Math for Data Mining

Finding patterns within massive amounts of unexplored data requires the use of sophisticated linear algebra and presents a unique challenge. Van Emden Henson, Geoff Sanders, and their team at Livermore’s Center for Applied Scientific Computing (CASC) have developed improved matrix factorization algorithms to address the common problems encountered when parsing extremely large, intricate datasets. The project, funded by the Laboratory Directed Research and Development (LDRD) program, builds on work completed during a previous LDRD-funded project by expanding factorization techniques to yield new, robust capabilities aimed at more complicated data sets.

The results of these factorizations allow researchers to discover relationships in the data, such as hierarchies, groups, and communities. Their current work has significant potential applications in the Global Security directorate and is also closely aligned with the Laboratory’s cyber and intelligence missions.

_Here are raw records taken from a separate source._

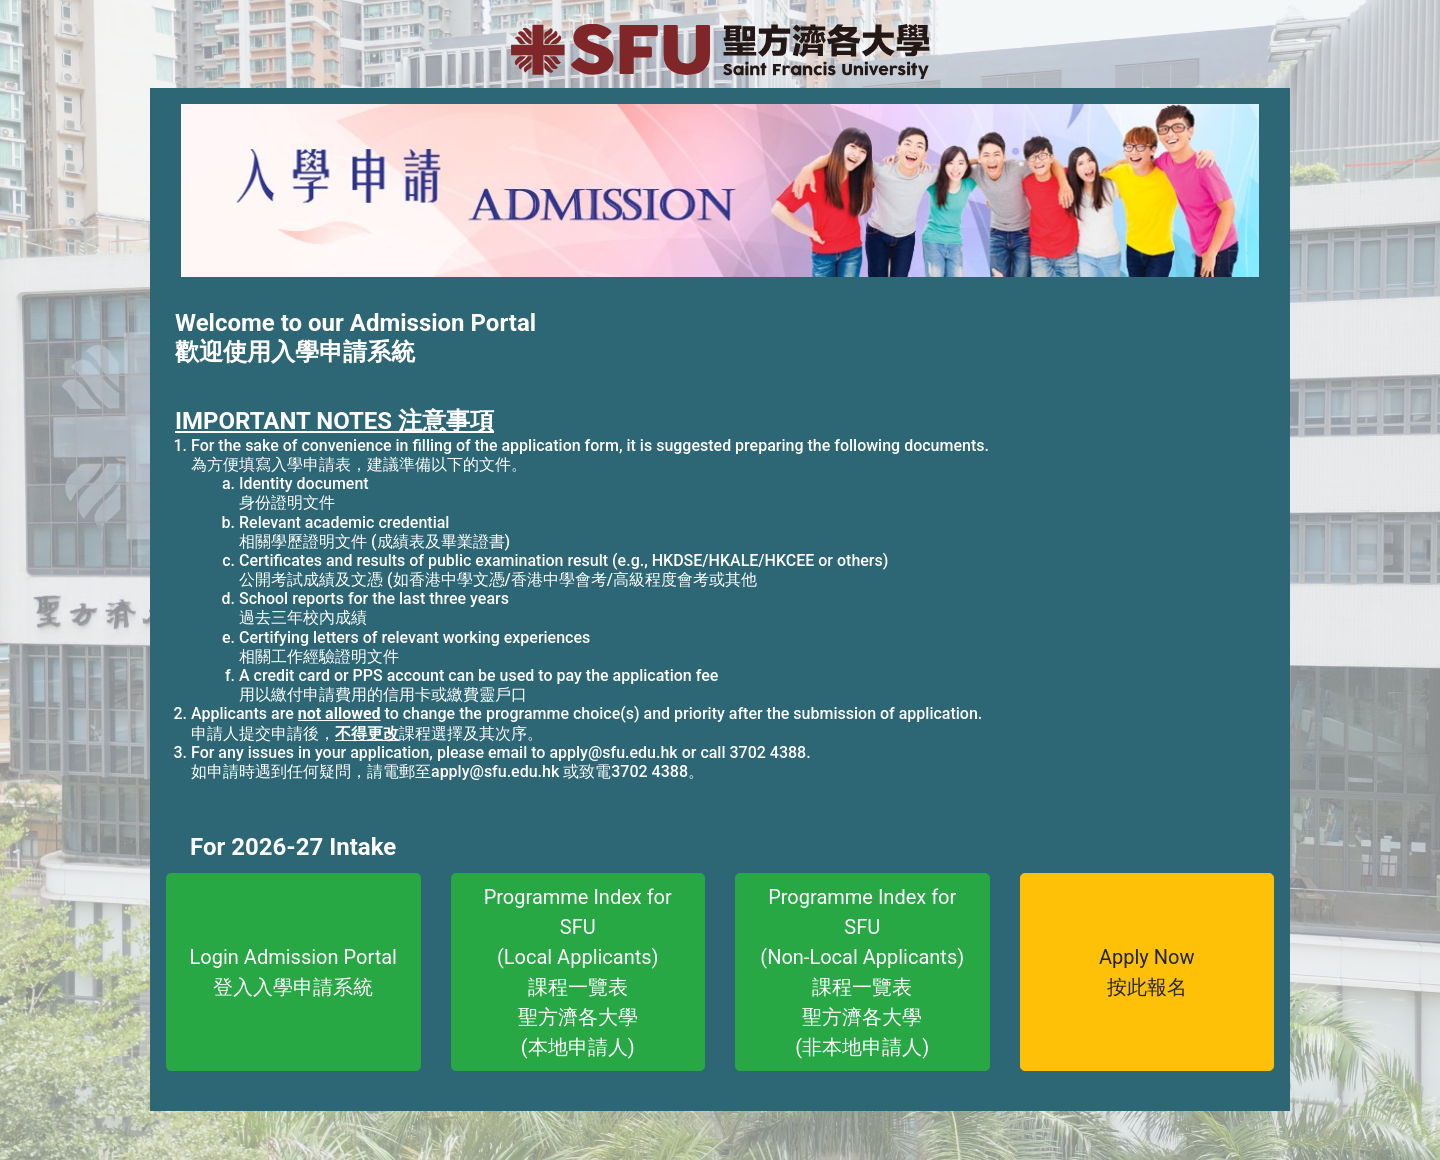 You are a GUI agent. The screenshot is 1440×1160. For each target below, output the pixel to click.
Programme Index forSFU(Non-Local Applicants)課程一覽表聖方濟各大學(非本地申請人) (862, 972)
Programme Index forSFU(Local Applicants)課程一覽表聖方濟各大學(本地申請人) (578, 972)
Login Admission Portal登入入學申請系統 (293, 972)
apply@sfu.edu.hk (613, 752)
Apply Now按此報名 (1147, 972) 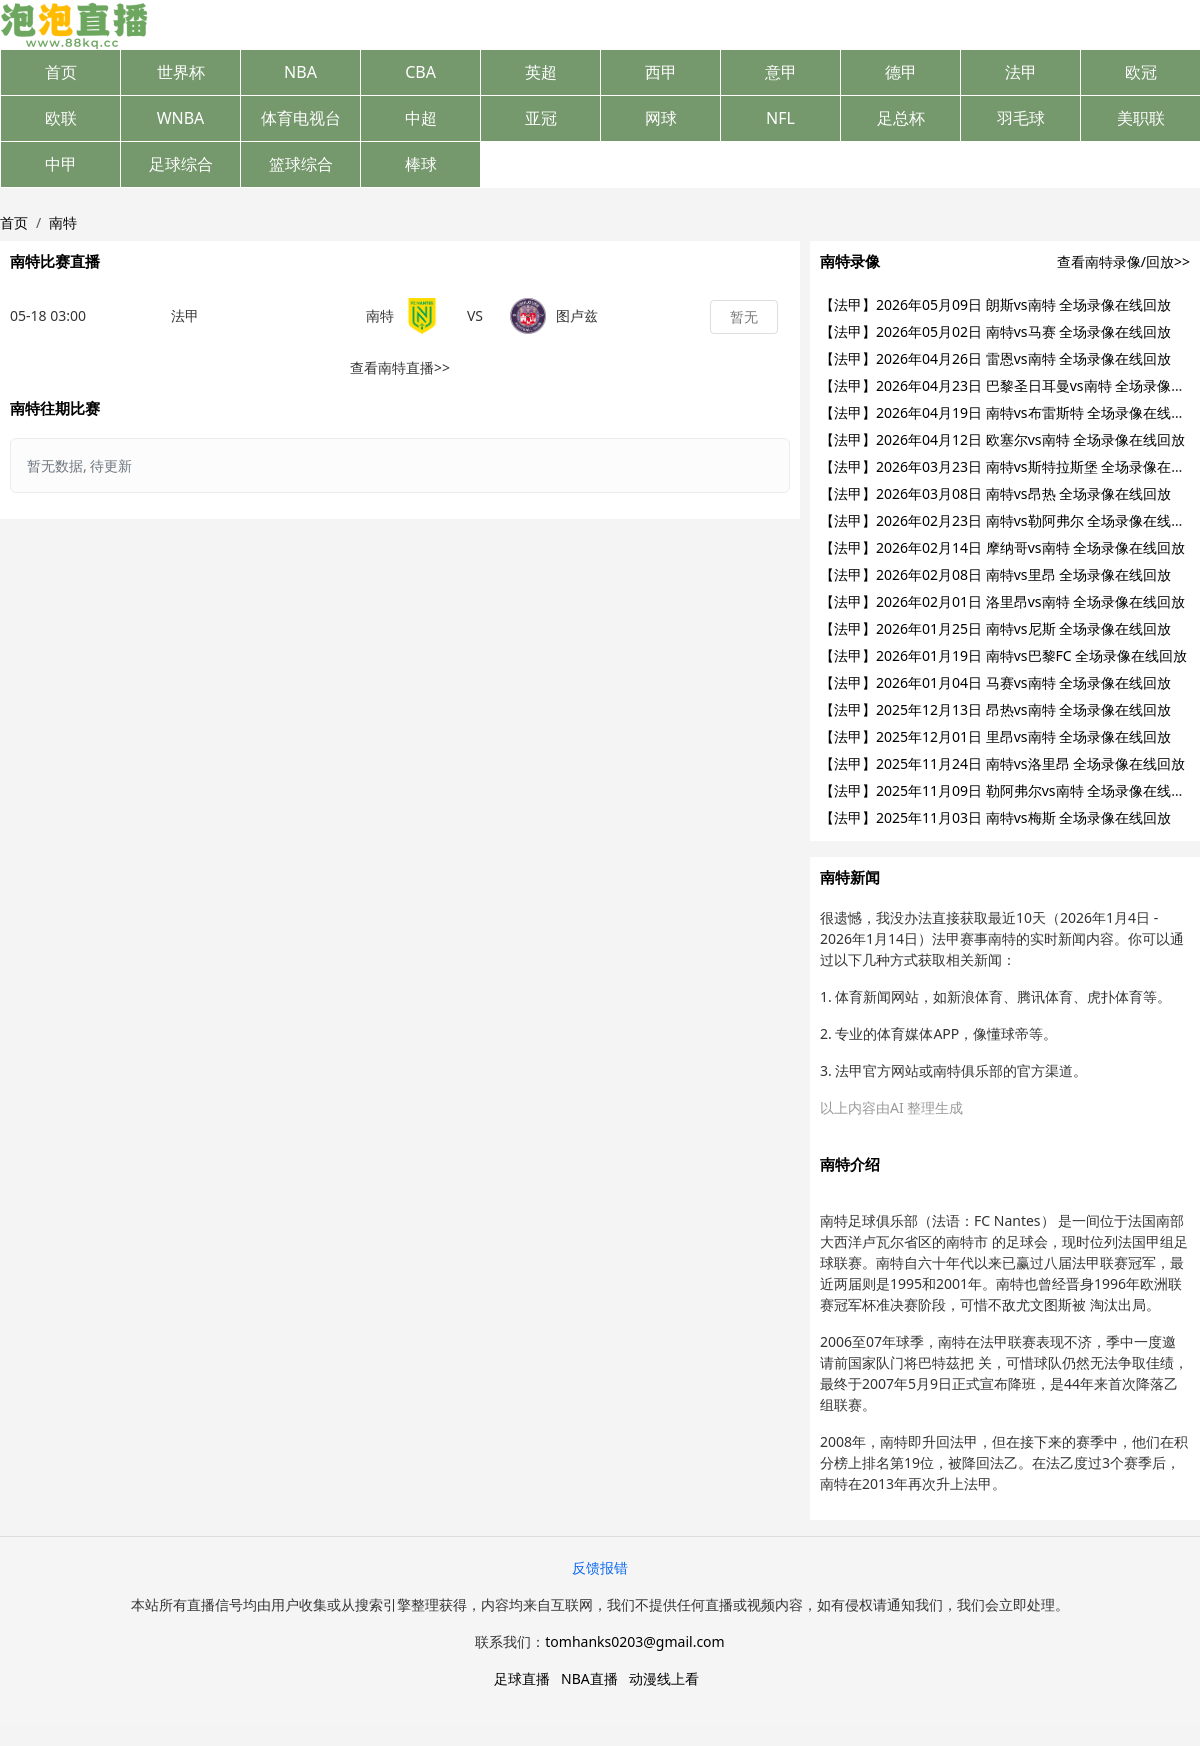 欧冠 (1141, 72)
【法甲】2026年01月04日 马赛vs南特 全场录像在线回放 (995, 682)
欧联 (61, 118)
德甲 (901, 72)
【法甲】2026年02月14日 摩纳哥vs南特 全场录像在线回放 (1002, 547)
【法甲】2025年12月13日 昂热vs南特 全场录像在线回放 (995, 709)
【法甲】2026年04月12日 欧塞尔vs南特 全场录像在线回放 (1002, 439)
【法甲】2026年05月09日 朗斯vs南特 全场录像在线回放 (995, 304)
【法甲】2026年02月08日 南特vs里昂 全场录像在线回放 (995, 574)
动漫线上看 (664, 1678)
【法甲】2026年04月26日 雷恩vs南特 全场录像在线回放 (995, 358)
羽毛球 (1021, 118)
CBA (420, 72)
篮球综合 (301, 164)
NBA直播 (589, 1678)
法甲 (1021, 72)
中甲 (61, 164)
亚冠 (541, 118)
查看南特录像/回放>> (1123, 261)
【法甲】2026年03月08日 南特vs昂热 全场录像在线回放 (995, 493)
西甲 (661, 72)
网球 (661, 118)
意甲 (781, 72)
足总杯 (901, 118)
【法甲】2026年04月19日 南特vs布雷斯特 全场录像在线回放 (1009, 412)
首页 (61, 72)
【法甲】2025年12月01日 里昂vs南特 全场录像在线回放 (995, 736)
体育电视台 (301, 118)
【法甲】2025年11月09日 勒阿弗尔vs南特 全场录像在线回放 (1009, 790)
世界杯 (181, 72)
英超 (541, 72)
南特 (63, 222)
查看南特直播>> (400, 367)
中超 (421, 118)
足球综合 (181, 164)
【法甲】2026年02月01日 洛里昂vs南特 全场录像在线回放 (1002, 601)
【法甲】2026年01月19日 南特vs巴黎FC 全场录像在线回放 (1003, 655)
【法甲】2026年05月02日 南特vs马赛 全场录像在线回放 (995, 331)
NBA (300, 72)
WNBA (181, 118)
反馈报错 (600, 1567)
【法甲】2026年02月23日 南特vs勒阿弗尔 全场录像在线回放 (1009, 520)
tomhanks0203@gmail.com (634, 1641)
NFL (780, 118)
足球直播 (522, 1678)
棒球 (421, 164)
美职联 (1141, 118)
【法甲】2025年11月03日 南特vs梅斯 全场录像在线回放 (995, 817)
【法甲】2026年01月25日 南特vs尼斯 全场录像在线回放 (995, 628)
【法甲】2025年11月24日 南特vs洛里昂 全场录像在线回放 (1002, 763) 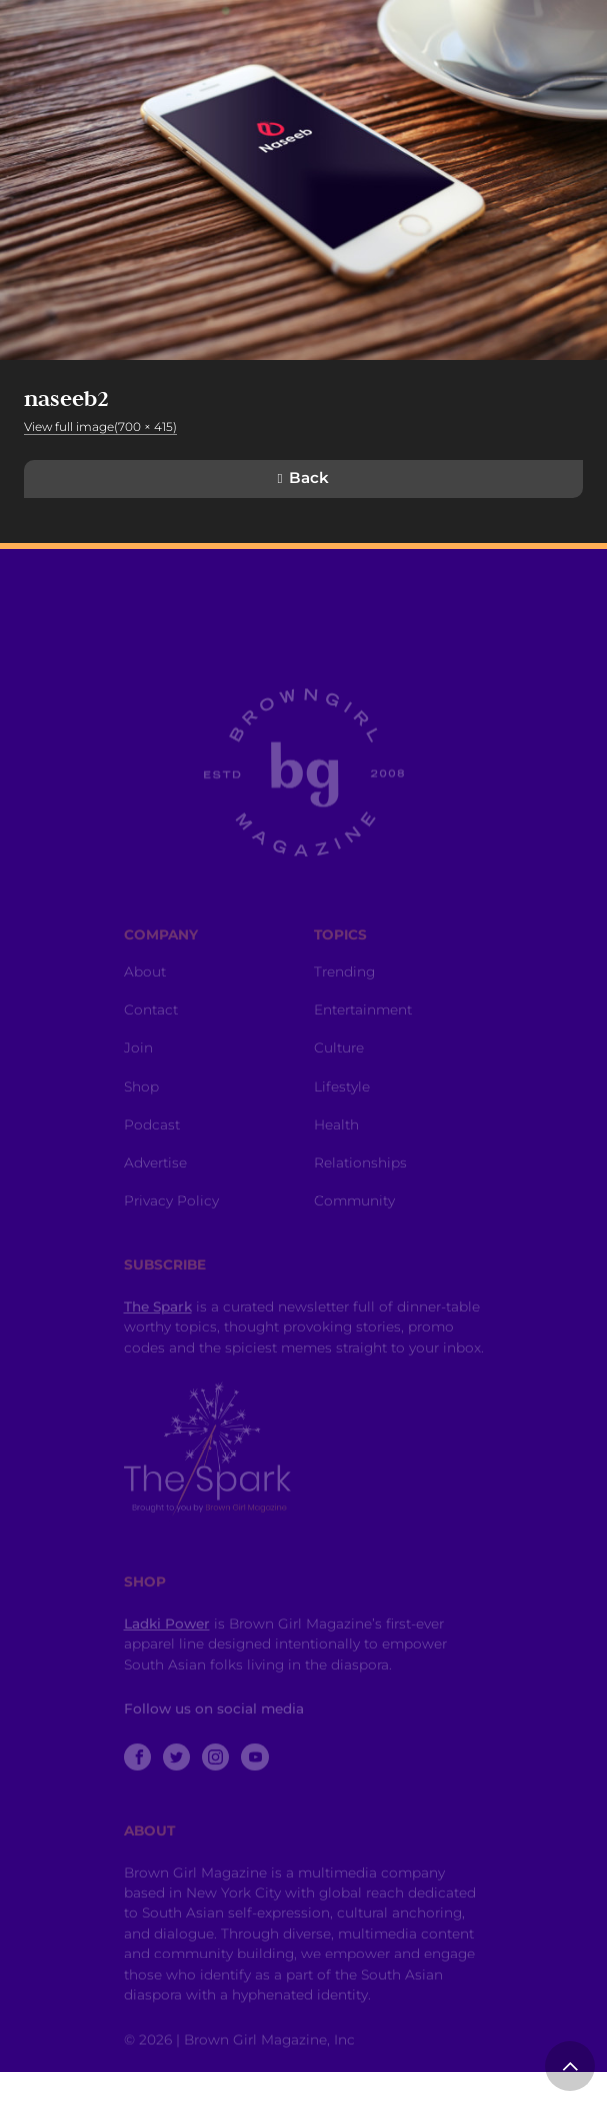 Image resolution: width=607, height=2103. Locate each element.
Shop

The team’s previous LDRD-funded work for CASC dealt with data sets referred to as symmetric square matrices, which are “very well-behaved and involve only real numbers in their calculations and therefore are easy to work with on the computer—interpretation is simpler,” explains Sanders. “What we’ve moved on to with this current project,” adds Henson, “are data sets and matrices that do not behave as nicely. We often run into rectangular matrices and nonsymmetric square matrices, whose structure severely complicates the linear algebra.”

Says Sanders, “Factoring such matrices introduces imaginary numbers and other ‘ugly’ math that is so difficult that researchers often artificially symmetrize this kind of data to make it easier to deal with, even though doing so skews the results.”

In order to find meaning within these datasets, the team has applied the algorithms they developed for symmetric square matrices, but with several key alterations. “What we bring to the table with this kind of data is a multilevel approach—performing calculations on several levels of data. This relatively unexplored avenue could prove to be faster and more accurate than more traditional approaches to these matrices,” says Henson. Both Henson and Sanders come from a background in multigrid and multilevel analysis, skills that have been essential to efficiency improvement within physics simulation codes at the Laboratory.

Rectangular matrices, such as those that might represent the frequency of specific words in an extensive collection of unfamiliar documents, are problematic to analyze. In this example, researchers might want to know what information these documents contain and the most important topics within that information.

To uncover this, the team developed a method of building the rectangular matrices into larger matrices and then factoring them so they can be analyzed in a similar way to the symmetric square matrices. This approach can also allow researchers to find hierarchies within groups, at many different levels of detail or breadth.

“Through revealing factorization,” says Henson, “the data can find the relationships for us by grouping things together in ways that we never would have noticed in reading it ourselves.” One proof-of-concept exercise conducted by members of the team demonstrates the new approach. Using a random group of profiles on the career networking website LinkedIn, colleagues at Waterloo University created matrices representing scientists and their listed skills. They used the techniques developed in this LDRD project, analyzing the matrices to find relationships between the people, their careers, and their skills.

For instance, what skills are most commonly found in which careers? Which people have which skills in common? Clustering, partitioning, and community identification within this data set was accomplished using the newly developed factorization algorithms in conjunction with algebraic multigrid analysis.

Nonsymmetric square matrix analysis presents equally challenging but different hurdles. Some data, for example, contain cyclic relationships among several groups of vertices, but highly cyclic structures are undetectable when the matrix is symmetrized and traditional factorizations are employed. For this problem, the team discovered a factorization of nonsymmetric square matrices that readily reveals the cyclic structure. They demonstrated that patterns in the complex numbers present in the factorization reveal the cyclic community structure, and also that the factorization is easier to compute when highly cyclic structure is present.

Team member Christine Klymko has performed much of the project’s work in this area; her presentation of the findings won the Best Poster award at the Laboratory’s internal postdoctoral poster session. Five summer students have contributed to the overall project as well.

These solutions to revealing opaque data have built the solid foundation for approaching similar mathematical issues in the future, with highly valuable application to practical problems. With further development and refinement, the project will have a major impact on the way the Laboratory is able to process and analyze crucial data.